Some of the candidates were in remand during the election campaign
and even on the day of election. Later they were released on bail
by the Court of Appeal.
The Offensive
Weapons Act and the amendments to the Firearms Act were used to
harass and keep political opponents in remand. This was because
a Magistrate had no jurisdiction to grant bail. The High Court of
Kandy in Keheliya Rambukwella's case decided to release the suspects
on bail and interpreted that the Bail Act does not preclude the
High Court from granting bail. This decision was followed by many
Magistrates who saw that most people in remand suspected to be in
possession of offensive weapons were political opponents of the
Government and there was no material to sustain the charges and
released them on bail. Yet, these two sections were more than a
handful for the Police to keep political opponents of a regime in
remand.
Mr. Weerakoon's
amendments to the Bail Act had identified more than fifty offences
in the schedule where the Magistrate's discretion to grant bail
had been taken away. For instance, the offence of grievous hurt
is triable by a magistrate. But the same magistrate has no power
to examine the material to find out whether the charges of grievous
hurt are borne out by medical evidence. Even in a charge of non-grievous
hurt if the Police desire could be bracketed with a charge of grievous
hurt as no one can decide on the injury without having access to
the medico-legal report.
The magistrate
would merely become a post box signing the report and sealing the
fate of the suspect. The suspect has no option but to make an application
to the High Court. This process is expensive and will take at least
three weeks before a decision could be arrived at.
Instead of
the magistrate, the discretion to release or remand a person if
the Bail Act becomes law would be vested with the Police. A person
may be able to use his position and power to influence the Police
to change a report and according to his wishes remand or release
a suspect. There will be a handful of lawyers who would decide the
fate of a suspect at the Police Station on the consideration offered
and given.
An ordinary case of cheating may become cheating by impersonation.

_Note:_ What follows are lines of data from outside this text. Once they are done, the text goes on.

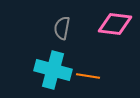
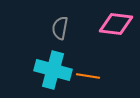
pink diamond: moved 1 px right
gray semicircle: moved 2 px left
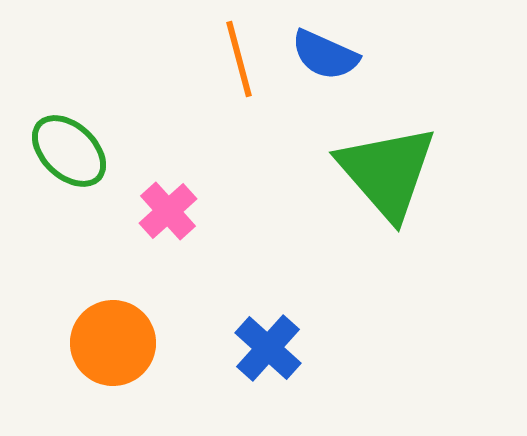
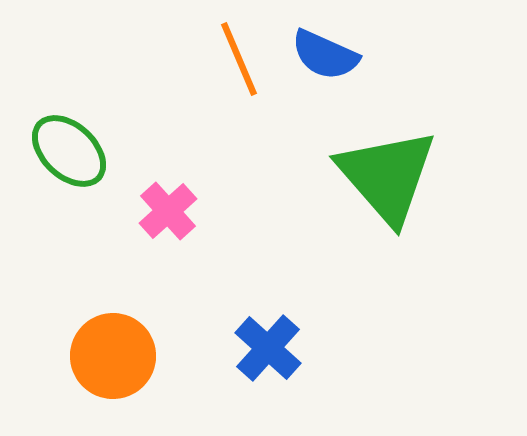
orange line: rotated 8 degrees counterclockwise
green triangle: moved 4 px down
orange circle: moved 13 px down
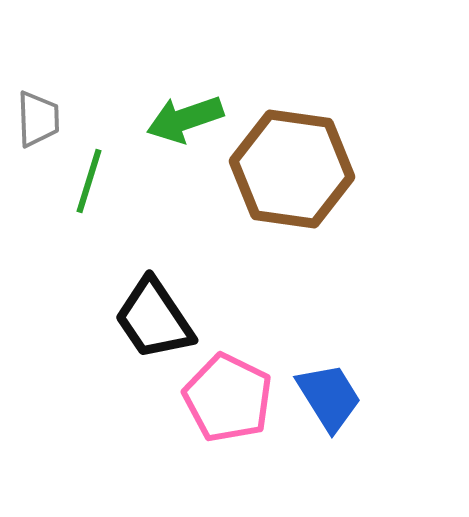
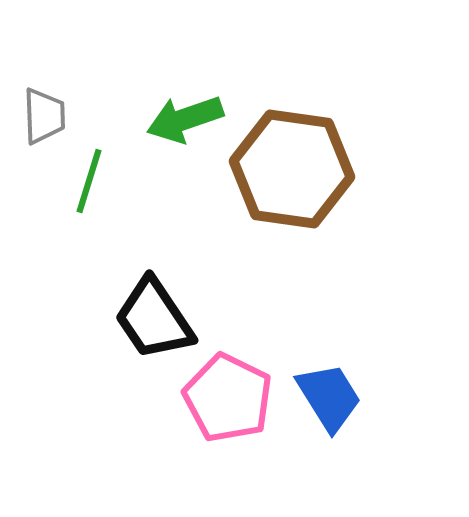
gray trapezoid: moved 6 px right, 3 px up
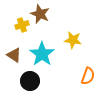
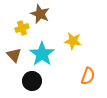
yellow cross: moved 3 px down
yellow star: moved 1 px down
brown triangle: rotated 14 degrees clockwise
black circle: moved 2 px right
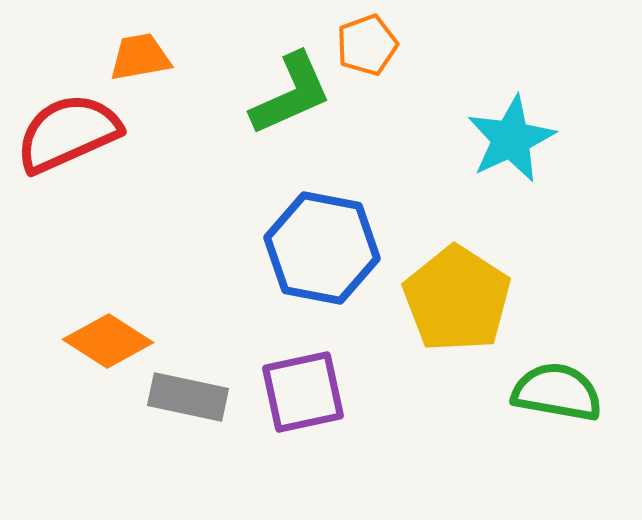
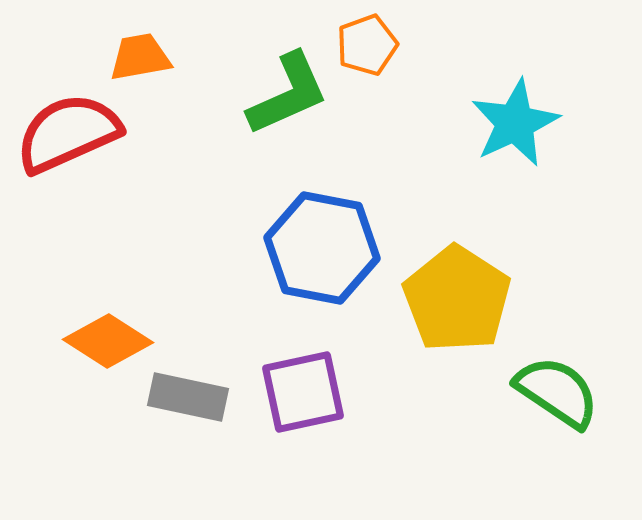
green L-shape: moved 3 px left
cyan star: moved 4 px right, 16 px up
green semicircle: rotated 24 degrees clockwise
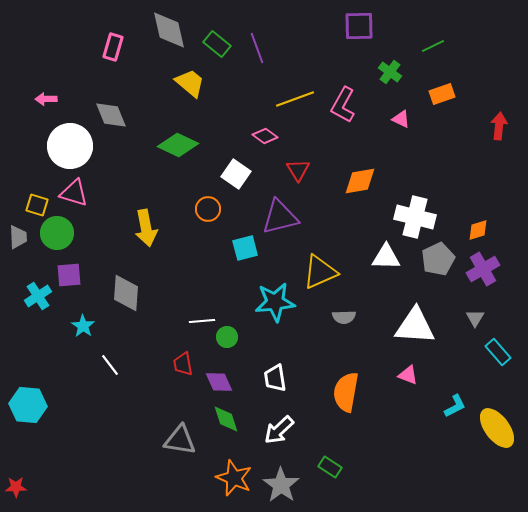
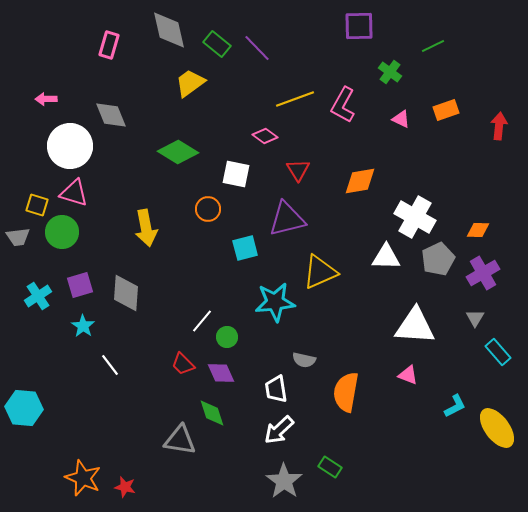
pink rectangle at (113, 47): moved 4 px left, 2 px up
purple line at (257, 48): rotated 24 degrees counterclockwise
yellow trapezoid at (190, 83): rotated 76 degrees counterclockwise
orange rectangle at (442, 94): moved 4 px right, 16 px down
green diamond at (178, 145): moved 7 px down; rotated 6 degrees clockwise
white square at (236, 174): rotated 24 degrees counterclockwise
purple triangle at (280, 217): moved 7 px right, 2 px down
white cross at (415, 217): rotated 15 degrees clockwise
orange diamond at (478, 230): rotated 20 degrees clockwise
green circle at (57, 233): moved 5 px right, 1 px up
gray trapezoid at (18, 237): rotated 85 degrees clockwise
purple cross at (483, 269): moved 4 px down
purple square at (69, 275): moved 11 px right, 10 px down; rotated 12 degrees counterclockwise
gray semicircle at (344, 317): moved 40 px left, 43 px down; rotated 15 degrees clockwise
white line at (202, 321): rotated 45 degrees counterclockwise
red trapezoid at (183, 364): rotated 35 degrees counterclockwise
white trapezoid at (275, 378): moved 1 px right, 11 px down
purple diamond at (219, 382): moved 2 px right, 9 px up
cyan hexagon at (28, 405): moved 4 px left, 3 px down
green diamond at (226, 419): moved 14 px left, 6 px up
orange star at (234, 478): moved 151 px left
gray star at (281, 485): moved 3 px right, 4 px up
red star at (16, 487): moved 109 px right; rotated 15 degrees clockwise
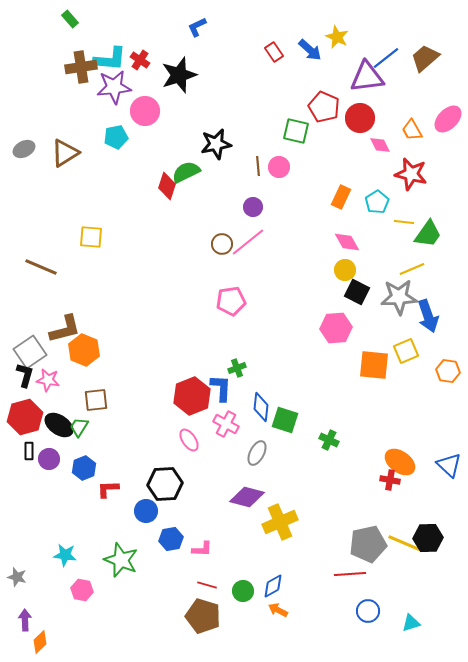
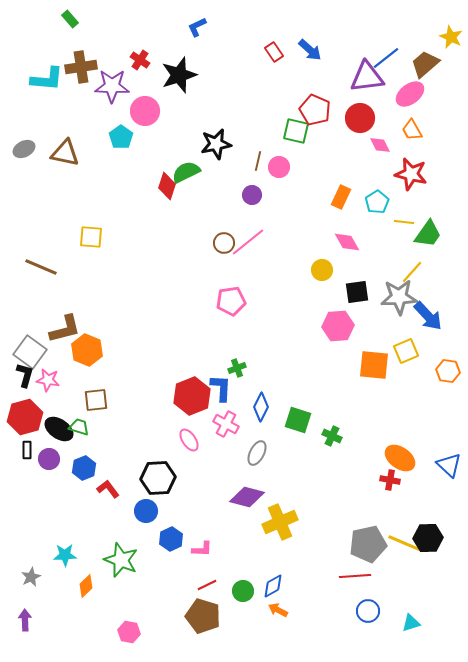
yellow star at (337, 37): moved 114 px right
brown trapezoid at (425, 58): moved 6 px down
cyan L-shape at (110, 59): moved 63 px left, 20 px down
purple star at (114, 87): moved 2 px left, 1 px up; rotated 8 degrees clockwise
red pentagon at (324, 107): moved 9 px left, 3 px down
pink ellipse at (448, 119): moved 38 px left, 25 px up; rotated 8 degrees clockwise
cyan pentagon at (116, 137): moved 5 px right; rotated 25 degrees counterclockwise
brown triangle at (65, 153): rotated 44 degrees clockwise
brown line at (258, 166): moved 5 px up; rotated 18 degrees clockwise
purple circle at (253, 207): moved 1 px left, 12 px up
brown circle at (222, 244): moved 2 px right, 1 px up
yellow line at (412, 269): moved 3 px down; rotated 25 degrees counterclockwise
yellow circle at (345, 270): moved 23 px left
black square at (357, 292): rotated 35 degrees counterclockwise
blue arrow at (428, 316): rotated 24 degrees counterclockwise
pink hexagon at (336, 328): moved 2 px right, 2 px up
orange hexagon at (84, 350): moved 3 px right
gray square at (30, 352): rotated 20 degrees counterclockwise
blue diamond at (261, 407): rotated 20 degrees clockwise
green square at (285, 420): moved 13 px right
black ellipse at (59, 425): moved 4 px down
green trapezoid at (79, 427): rotated 75 degrees clockwise
green cross at (329, 440): moved 3 px right, 4 px up
black rectangle at (29, 451): moved 2 px left, 1 px up
orange ellipse at (400, 462): moved 4 px up
black hexagon at (165, 484): moved 7 px left, 6 px up
red L-shape at (108, 489): rotated 55 degrees clockwise
blue hexagon at (171, 539): rotated 15 degrees counterclockwise
cyan star at (65, 555): rotated 10 degrees counterclockwise
red line at (350, 574): moved 5 px right, 2 px down
gray star at (17, 577): moved 14 px right; rotated 30 degrees clockwise
red line at (207, 585): rotated 42 degrees counterclockwise
pink hexagon at (82, 590): moved 47 px right, 42 px down
orange diamond at (40, 642): moved 46 px right, 56 px up
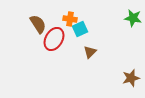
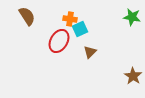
green star: moved 1 px left, 1 px up
brown semicircle: moved 11 px left, 8 px up
red ellipse: moved 5 px right, 2 px down
brown star: moved 2 px right, 2 px up; rotated 24 degrees counterclockwise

Similarly an employer who wants to get rid of his worker will have
to get one of his employees to make a complaint of criminal breach
of trust by the worker. He will then be remanded for at least three
months. If the High Court has refused to grant bail in an offence
which comes under the proviso of the schedule of offences, the Police
will then again decide whether the suspect will be released or not
because the present Bail Bill envisages that after three months
if the proceedings are not executed the Court is compelled to release
a suspect on bail. If the Police is interested in keeping the suspect
for a further three months the Police can then file a plaint and
charge the suspect. Otherwise the Police may conveniently inform
Court that the investigations are not complete then the Magistrate
will be compelled to release the suspect on bail.